[[ MATERIALS PROVIDED, beginning ]]
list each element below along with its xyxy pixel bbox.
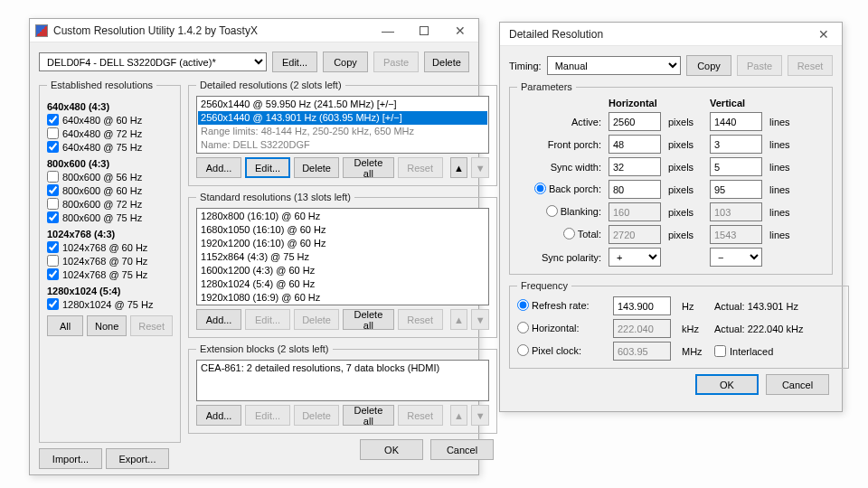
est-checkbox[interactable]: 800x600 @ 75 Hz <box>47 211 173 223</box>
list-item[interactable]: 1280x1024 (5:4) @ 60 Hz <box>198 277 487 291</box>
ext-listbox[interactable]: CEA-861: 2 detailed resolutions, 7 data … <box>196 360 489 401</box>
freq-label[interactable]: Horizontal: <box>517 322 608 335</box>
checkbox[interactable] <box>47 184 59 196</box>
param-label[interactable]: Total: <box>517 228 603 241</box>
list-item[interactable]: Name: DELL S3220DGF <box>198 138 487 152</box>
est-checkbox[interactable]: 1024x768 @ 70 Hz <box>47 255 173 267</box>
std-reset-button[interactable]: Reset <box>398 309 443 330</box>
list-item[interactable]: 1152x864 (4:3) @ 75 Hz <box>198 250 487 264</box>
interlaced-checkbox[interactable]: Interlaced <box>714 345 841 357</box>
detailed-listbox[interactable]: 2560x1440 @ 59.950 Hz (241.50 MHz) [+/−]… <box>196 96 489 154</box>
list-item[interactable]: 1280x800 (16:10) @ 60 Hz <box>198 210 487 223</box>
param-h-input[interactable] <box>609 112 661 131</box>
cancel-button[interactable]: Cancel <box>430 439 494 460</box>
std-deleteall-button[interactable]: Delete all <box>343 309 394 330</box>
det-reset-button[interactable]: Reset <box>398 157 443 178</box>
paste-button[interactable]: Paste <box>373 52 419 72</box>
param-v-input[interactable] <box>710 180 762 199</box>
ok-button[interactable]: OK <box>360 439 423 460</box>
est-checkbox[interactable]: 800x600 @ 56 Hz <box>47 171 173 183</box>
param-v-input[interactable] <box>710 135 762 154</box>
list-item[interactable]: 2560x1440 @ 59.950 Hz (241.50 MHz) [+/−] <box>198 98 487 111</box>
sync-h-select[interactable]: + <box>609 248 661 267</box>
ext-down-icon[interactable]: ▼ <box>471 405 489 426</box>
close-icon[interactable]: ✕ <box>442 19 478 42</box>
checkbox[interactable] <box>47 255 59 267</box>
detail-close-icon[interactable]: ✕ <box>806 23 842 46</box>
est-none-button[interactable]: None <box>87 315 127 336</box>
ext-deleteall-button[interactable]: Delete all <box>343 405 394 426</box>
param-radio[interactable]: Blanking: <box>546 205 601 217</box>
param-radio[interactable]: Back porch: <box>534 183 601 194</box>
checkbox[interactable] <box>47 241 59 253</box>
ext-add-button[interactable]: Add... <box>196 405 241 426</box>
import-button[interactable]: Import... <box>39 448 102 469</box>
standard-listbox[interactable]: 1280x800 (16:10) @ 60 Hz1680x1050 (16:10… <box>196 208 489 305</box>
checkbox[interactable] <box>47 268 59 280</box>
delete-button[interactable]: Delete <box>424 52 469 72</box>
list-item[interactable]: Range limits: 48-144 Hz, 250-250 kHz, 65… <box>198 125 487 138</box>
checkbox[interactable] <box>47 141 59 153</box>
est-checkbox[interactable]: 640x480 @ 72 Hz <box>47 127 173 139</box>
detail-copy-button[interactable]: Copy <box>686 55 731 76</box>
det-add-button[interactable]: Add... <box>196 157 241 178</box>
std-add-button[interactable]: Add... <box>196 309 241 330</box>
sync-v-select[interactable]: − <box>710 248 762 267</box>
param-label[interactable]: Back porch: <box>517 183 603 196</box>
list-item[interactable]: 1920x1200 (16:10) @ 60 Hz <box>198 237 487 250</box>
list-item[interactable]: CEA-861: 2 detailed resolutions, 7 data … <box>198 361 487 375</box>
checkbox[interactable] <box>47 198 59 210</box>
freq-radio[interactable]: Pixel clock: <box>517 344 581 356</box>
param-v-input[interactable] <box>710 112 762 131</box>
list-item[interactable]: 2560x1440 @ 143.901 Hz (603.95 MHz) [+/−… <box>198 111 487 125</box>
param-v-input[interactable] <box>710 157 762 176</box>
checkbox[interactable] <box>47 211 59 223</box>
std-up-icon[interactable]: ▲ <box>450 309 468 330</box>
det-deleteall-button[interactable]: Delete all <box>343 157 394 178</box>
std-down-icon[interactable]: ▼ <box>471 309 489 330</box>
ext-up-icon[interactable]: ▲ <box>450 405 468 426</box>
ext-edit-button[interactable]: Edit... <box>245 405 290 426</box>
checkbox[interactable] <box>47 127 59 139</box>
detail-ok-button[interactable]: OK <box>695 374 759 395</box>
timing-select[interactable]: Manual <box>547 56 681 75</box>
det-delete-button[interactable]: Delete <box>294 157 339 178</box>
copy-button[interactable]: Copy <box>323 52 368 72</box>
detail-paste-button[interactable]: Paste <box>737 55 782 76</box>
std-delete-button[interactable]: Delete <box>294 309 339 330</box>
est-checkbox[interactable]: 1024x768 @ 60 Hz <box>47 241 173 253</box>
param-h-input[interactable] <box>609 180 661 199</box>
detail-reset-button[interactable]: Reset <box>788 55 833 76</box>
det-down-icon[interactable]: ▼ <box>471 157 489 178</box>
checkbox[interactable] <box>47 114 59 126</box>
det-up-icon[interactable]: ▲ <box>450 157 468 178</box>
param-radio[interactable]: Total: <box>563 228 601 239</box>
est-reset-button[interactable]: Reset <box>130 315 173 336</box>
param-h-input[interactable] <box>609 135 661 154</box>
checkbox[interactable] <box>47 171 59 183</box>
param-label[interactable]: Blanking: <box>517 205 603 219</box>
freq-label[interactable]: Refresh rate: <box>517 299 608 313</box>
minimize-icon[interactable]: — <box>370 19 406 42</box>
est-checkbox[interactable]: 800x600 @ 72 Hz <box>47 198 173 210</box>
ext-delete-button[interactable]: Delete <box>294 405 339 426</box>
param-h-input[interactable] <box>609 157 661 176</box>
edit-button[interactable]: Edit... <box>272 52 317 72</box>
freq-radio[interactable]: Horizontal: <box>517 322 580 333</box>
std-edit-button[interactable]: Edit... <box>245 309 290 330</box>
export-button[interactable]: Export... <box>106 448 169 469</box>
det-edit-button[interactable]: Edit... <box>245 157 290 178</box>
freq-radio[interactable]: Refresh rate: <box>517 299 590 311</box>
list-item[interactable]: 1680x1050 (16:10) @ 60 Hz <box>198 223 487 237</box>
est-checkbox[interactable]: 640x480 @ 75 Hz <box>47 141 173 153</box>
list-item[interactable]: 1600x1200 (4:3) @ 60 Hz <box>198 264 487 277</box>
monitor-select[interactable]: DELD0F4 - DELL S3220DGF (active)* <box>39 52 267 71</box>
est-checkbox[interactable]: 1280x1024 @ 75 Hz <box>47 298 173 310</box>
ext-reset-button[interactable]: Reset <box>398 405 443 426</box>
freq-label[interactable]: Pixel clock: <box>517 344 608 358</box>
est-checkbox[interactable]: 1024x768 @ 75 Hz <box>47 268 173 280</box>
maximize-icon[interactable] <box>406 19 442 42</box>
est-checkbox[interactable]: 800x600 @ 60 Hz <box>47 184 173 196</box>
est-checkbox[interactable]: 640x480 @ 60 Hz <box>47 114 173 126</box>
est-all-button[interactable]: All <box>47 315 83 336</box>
[[ MATERIALS PROVIDED, end ]]
# PROBLEM:
All of the records above should be reproduced exactly, with the pictures left out.

# OUTPUT FOR THIS TASK:
list each element below along with its xyxy pixel bbox.
est-checkbox[interactable]: 800x600 @ 75 Hz <box>47 211 173 223</box>
list-item[interactable]: 1280x1024 (5:4) @ 60 Hz <box>198 277 487 291</box>
ext-listbox[interactable]: CEA-861: 2 detailed resolutions, 7 data … <box>196 360 489 401</box>
freq-label[interactable]: Horizontal: <box>517 322 608 335</box>
checkbox[interactable] <box>47 184 59 196</box>
param-label[interactable]: Total: <box>517 228 603 241</box>
list-item[interactable]: Name: DELL S3220DGF <box>198 138 487 152</box>
est-checkbox[interactable]: 1024x768 @ 70 Hz <box>47 255 173 267</box>
std-reset-button[interactable]: Reset <box>398 309 443 330</box>
list-item[interactable]: 1152x864 (4:3) @ 75 Hz <box>198 250 487 264</box>
interlaced-checkbox[interactable]: Interlaced <box>714 345 841 357</box>
detailed-listbox[interactable]: 2560x1440 @ 59.950 Hz (241.50 MHz) [+/−]… <box>196 96 489 154</box>
list-item[interactable]: 1280x800 (16:10) @ 60 Hz <box>198 210 487 223</box>
param-h-input[interactable] <box>609 112 661 131</box>
cancel-button[interactable]: Cancel <box>430 439 494 460</box>
std-deleteall-button[interactable]: Delete all <box>343 309 394 330</box>
det-reset-button[interactable]: Reset <box>398 157 443 178</box>
paste-button[interactable]: Paste <box>373 52 419 72</box>
param-v-input[interactable] <box>710 180 762 199</box>
ok-button[interactable]: OK <box>360 439 423 460</box>
est-checkbox[interactable]: 800x600 @ 56 Hz <box>47 171 173 183</box>
param-v-input[interactable] <box>710 135 762 154</box>
list-item[interactable]: 2560x1440 @ 59.950 Hz (241.50 MHz) [+/−] <box>198 98 487 111</box>
sync-h-select[interactable]: + <box>609 248 661 267</box>
ext-down-icon[interactable]: ▼ <box>471 405 489 426</box>
close-icon[interactable]: ✕ <box>442 19 478 42</box>
checkbox[interactable] <box>47 255 59 267</box>
detail-close-icon[interactable]: ✕ <box>806 23 842 46</box>
est-none-button[interactable]: None <box>87 315 127 336</box>
ext-deleteall-button[interactable]: Delete all <box>343 405 394 426</box>
param-radio[interactable]: Blanking: <box>546 205 601 217</box>
param-radio[interactable]: Back porch: <box>534 183 601 194</box>
checkbox[interactable] <box>47 241 59 253</box>
ext-add-button[interactable]: Add... <box>196 405 241 426</box>
import-button[interactable]: Import... <box>39 448 102 469</box>
standard-listbox[interactable]: 1280x800 (16:10) @ 60 Hz1680x1050 (16:10… <box>196 208 489 305</box>
checkbox[interactable] <box>47 268 59 280</box>
delete-button[interactable]: Delete <box>424 52 469 72</box>
list-item[interactable]: Range limits: 48-144 Hz, 250-250 kHz, 65… <box>198 125 487 138</box>
checkbox[interactable] <box>47 141 59 153</box>
est-checkbox[interactable]: 640x480 @ 72 Hz <box>47 127 173 139</box>
detail-copy-button[interactable]: Copy <box>686 55 731 76</box>
det-add-button[interactable]: Add... <box>196 157 241 178</box>
std-add-button[interactable]: Add... <box>196 309 241 330</box>
sync-v-select[interactable]: − <box>710 248 762 267</box>
param-label[interactable]: Back porch: <box>517 183 603 196</box>
list-item[interactable]: 1920x1200 (16:10) @ 60 Hz <box>198 237 487 250</box>
list-item[interactable]: CEA-861: 2 detailed resolutions, 7 data … <box>198 361 487 375</box>
checkbox[interactable] <box>47 198 59 210</box>
freq-radio[interactable]: Pixel clock: <box>517 344 581 356</box>
param-v-input[interactable] <box>710 112 762 131</box>
list-item[interactable]: 2560x1440 @ 143.901 Hz (603.95 MHz) [+/−… <box>198 111 487 125</box>
param-v-input[interactable] <box>710 157 762 176</box>
checkbox[interactable] <box>47 211 59 223</box>
std-up-icon[interactable]: ▲ <box>450 309 468 330</box>
det-deleteall-button[interactable]: Delete all <box>343 157 394 178</box>
std-down-icon[interactable]: ▼ <box>471 309 489 330</box>
ext-up-icon[interactable]: ▲ <box>450 405 468 426</box>
ext-edit-button[interactable]: Edit... <box>245 405 290 426</box>
checkbox[interactable] <box>47 127 59 139</box>
detail-ok-button[interactable]: OK <box>695 374 759 395</box>
timing-select[interactable]: Manual <box>547 56 681 75</box>
det-delete-button[interactable]: Delete <box>294 157 339 178</box>
copy-button[interactable]: Copy <box>323 52 368 72</box>
detail-paste-button[interactable]: Paste <box>737 55 782 76</box>
std-delete-button[interactable]: Delete <box>294 309 339 330</box>
est-checkbox[interactable]: 1024x768 @ 60 Hz <box>47 241 173 253</box>
param-h-input[interactable] <box>609 180 661 199</box>
detail-reset-button[interactable]: Reset <box>788 55 833 76</box>
det-down-icon[interactable]: ▼ <box>471 157 489 178</box>
checkbox[interactable] <box>47 114 59 126</box>
det-up-icon[interactable]: ▲ <box>450 157 468 178</box>
param-radio[interactable]: Total: <box>563 228 601 239</box>
est-reset-button[interactable]: Reset <box>130 315 173 336</box>
param-h-input[interactable] <box>609 135 661 154</box>
checkbox[interactable] <box>47 171 59 183</box>
param-label[interactable]: Blanking: <box>517 205 603 219</box>
freq-label[interactable]: Refresh rate: <box>517 299 608 313</box>
minimize-icon[interactable]: — <box>370 19 406 42</box>
est-checkbox[interactable]: 800x600 @ 72 Hz <box>47 198 173 210</box>
ext-delete-button[interactable]: Delete <box>294 405 339 426</box>
param-h-input[interactable] <box>609 157 661 176</box>
edit-button[interactable]: Edit... <box>272 52 317 72</box>
freq-radio[interactable]: Horizontal: <box>517 322 580 333</box>
std-edit-button[interactable]: Edit... <box>245 309 290 330</box>
export-button[interactable]: Export... <box>106 448 169 469</box>
det-edit-button[interactable]: Edit... <box>245 157 290 178</box>
freq-radio[interactable]: Refresh rate: <box>517 299 590 311</box>
list-item[interactable]: 1680x1050 (16:10) @ 60 Hz <box>198 223 487 237</box>
est-checkbox[interactable]: 640x480 @ 75 Hz <box>47 141 173 153</box>
list-item[interactable]: 1600x1200 (4:3) @ 60 Hz <box>198 264 487 277</box>
monitor-select[interactable]: DELD0F4 - DELL S3220DGF (active)* <box>39 52 267 71</box>
est-checkbox[interactable]: 1280x1024 @ 75 Hz <box>47 298 173 310</box>
ext-reset-button[interactable]: Reset <box>398 405 443 426</box>
freq-label[interactable]: Pixel clock: <box>517 344 608 358</box>
est-checkbox[interactable]: 1024x768 @ 75 Hz <box>47 268 173 280</box>
maximize-icon[interactable] <box>406 19 442 42</box>
est-checkbox[interactable]: 800x600 @ 60 Hz <box>47 184 173 196</box>
est-checkbox[interactable]: 640x480 @ 60 Hz <box>47 114 173 126</box>
est-all-button[interactable]: All <box>47 315 83 336</box>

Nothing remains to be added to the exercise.